Data excerpts:
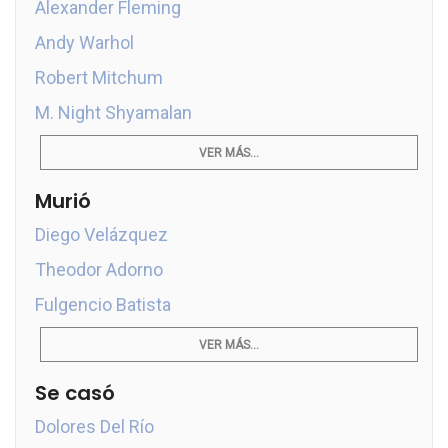
Alexander Fleming
Andy Warhol
Robert Mitchum
M. Night Shyamalan
VER MÁS...
Murió
Diego Velázquez
Theodor Adorno
Fulgencio Batista
VER MÁS...
Se casó
Dolores Del Río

Task directions: The entries must be repeated exactly. Leave the images out.

Finished exercise:
Alexander Fleming
Andy Warhol
Robert Mitchum
M. Night Shyamalan
VER MÁS...
Murió
Diego Velázquez
Theodor Adorno
Fulgencio Batista
VER MÁS...
Se casó
Dolores Del Río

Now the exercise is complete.